EU slaps Intel with a whopping €376 million fine over market manipulation

In a bold move, the European Union (EU) Commission has once again wielded its regulatory power, this time hitting US chip giant Intel with a staggering fine of €376,360,000. 

The penalty stems from allegations of market abuse and anti-competitive practices that date back to the early 2000s.

The EU Commission, on announcing this renewed fine, accused Intel of flouting EU antitrust regulations by engaging in practices designed to exclude competitors from the market.

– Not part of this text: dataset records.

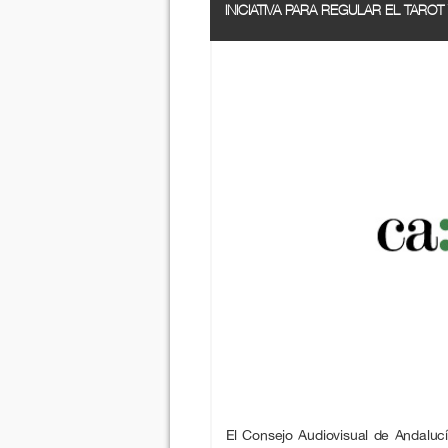
INICIATIVA PARA REGULAR EL TAROT
El Consejo Audiovisual de Andalucía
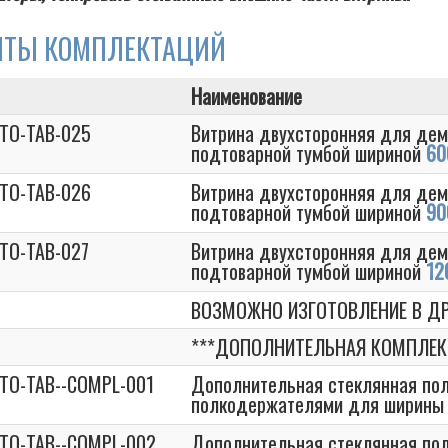
НТЫ КОМПЛЕКТАЦИЙ
Наименование
STO-TAB-025
Витрина двухсторонняя для дем
подтоварной тумбой шириной
60
STO-TAB-026
Витрина двухсторонняя для дем
подтоварной тумбой шириной
90
STO-TAB-027
Витрина двухсторонняя для дем
подтоварной тумбой шириной
12
ВОЗМОЖНО ИЗГОТОВЛЕНИЕ В ДР
***ДОПОЛНИТЕЛЬНАЯ КОМПЛЕК
STO-TAB--COMPL-001
Дополнительная стеклянная пол
полкодержателями для ширины
STO-TAB--COMPL-002
Дополнительная стеклянная пол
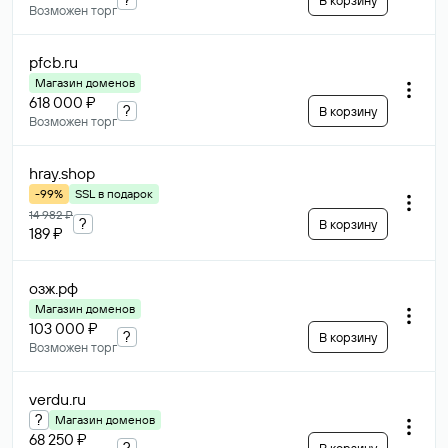
В корзину
Возможен торг
pfcb
.ru
Магазин доменов
618 000 ₽
?
В корзину
Возможен торг
hray
.shop
-99%
SSL в подарок
14 982 ₽
?
В корзину
189 ₽
озж
.рф
Магазин доменов
103 000 ₽
?
В корзину
Возможен торг
verdu
.ru
?
Магазин доменов
68 250 ₽
?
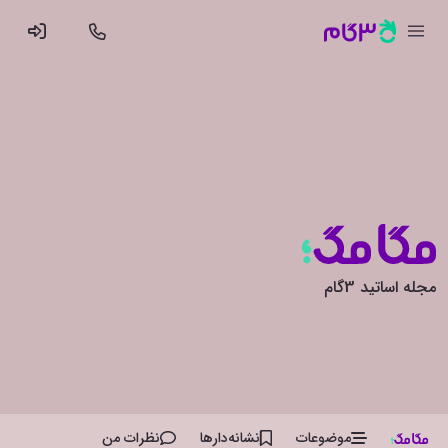
مجله اساتید 3گام
موضوعات
نشانه‌دار‌ها
نظرات من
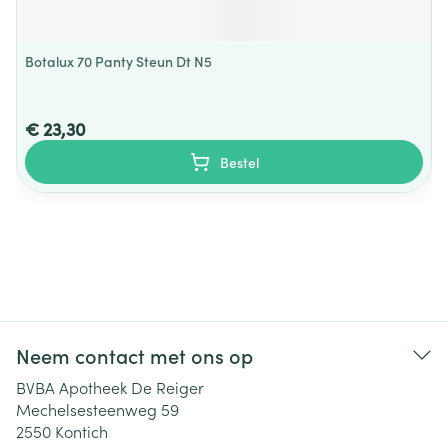
Botalux 70 Panty Steun Dt N5
€ 23,30
Bestel
Neem contact met ons op
BVBA Apotheek De Reiger
Mechelsesteenweg 59
2550
Kontich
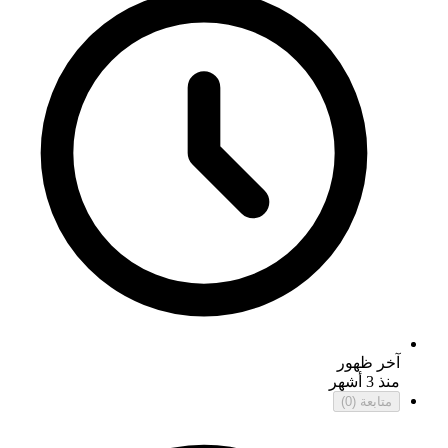
آخر ظهور
منذ 3 أشهر
متابعة
(0)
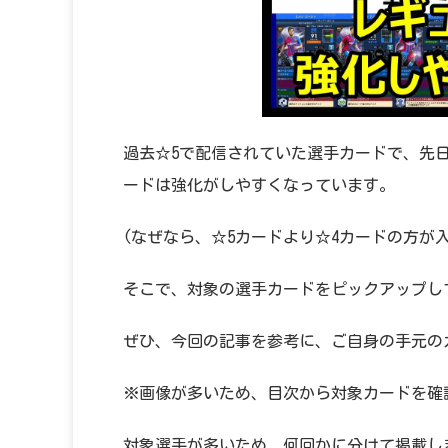
過去☆5で配信されていた選手カードで、先
ードは強化がしやすくなっています。
(なぜなら、☆5カードより☆4カードの方が
そこで、対象の選手カードをピックアップし
ぜひ、今回の記事を参考に、ご自身の手元の
※画像が多いため、目次から対象カードを確
対象選手が多いため、何回かに分けて掲載し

The specific charges relate to Intel’s actions between 2002 and 2006 when the company allegedly made payments to computer manufacturers Hewlett Packard, Acer, and Lenovo. These payments were purportedly intended to delay the release of rival firms’ central processing units (CPUs) and limit their sales channels.

This isn’t Intel’s first run-in with EU regulators. Back in 2009, the company was slapped with a colossal €1.06 billion fine for engaging in activities that stifled competition by offering substantial discounts to computer manufacturers. Intel, determined to defend its stance, launched a legal battle against this penalty.

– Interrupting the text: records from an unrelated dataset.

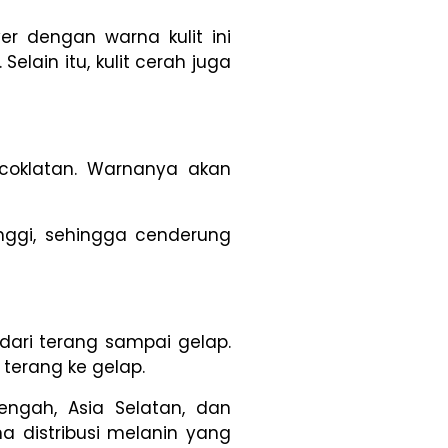
ver dengan warna kulit ini
lain itu, kulit cerah juga
kecoklatan. Warnanya akan
inggi, sehingga cenderung
 dari terang sampai gelap.
i terang ke gelap.
ngah, Asia Selatan, dan
a distribusi melanin yang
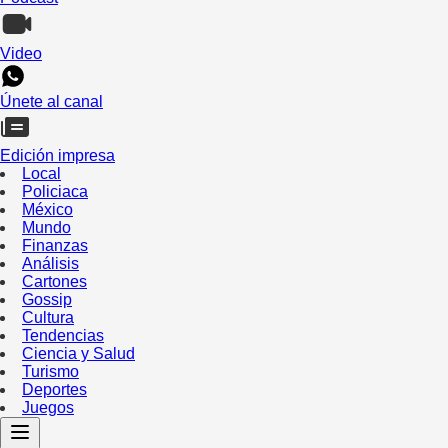
Video
Únete al canal
Edición impresa
Local
Policiaca
México
Mundo
Finanzas
Análisis
Cartones
Gossip
Cultura
Tendencias
Ciencia y Salud
Turismo
Deportes
Juegos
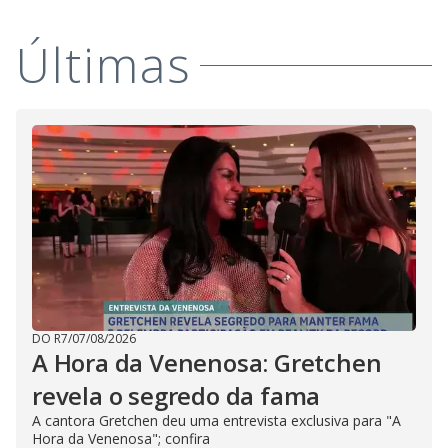
Últimas
DO R7
/
07/08/2026
A Hora da Venenosa: Gretchen
revela o segredo da fama
A cantora Gretchen deu uma entrevista exclusiva para "A
Hora da Venenosa"; confira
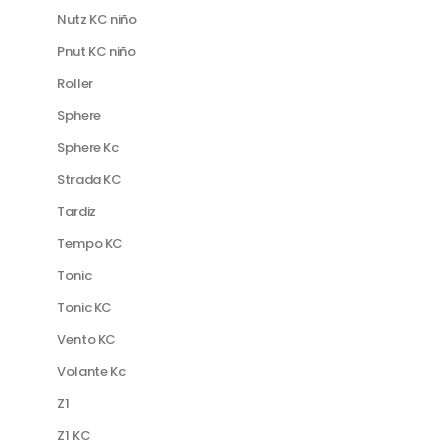
Nutz KC niño
Pnut KC niño
Roller
Sphere
Sphere Kc
Strada KC
Tardiz
Tempo KC
Tonic
Tonic KC
Vento KC
Volante Kc
Z1
Z1 KC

However, a significant twist in this legal saga occurred last year when the EU General Court, a prominent body within the European Court of Justice, ruled in favor of Intel. The court declared that the Commission’s previous decision to impose a €1.06 billion fine on Intel in 2009 was null and void.

Now, with this latest fine, the EU Commission has signaled its resolve to tackle antitrust violations head-on.

Intel, a dominant player in the chip industry, finds itself once again at the center of an EU antitrust investigation. While the battle continues in the legal arena, the tech world watches closely as this high-stakes clash unfolds.”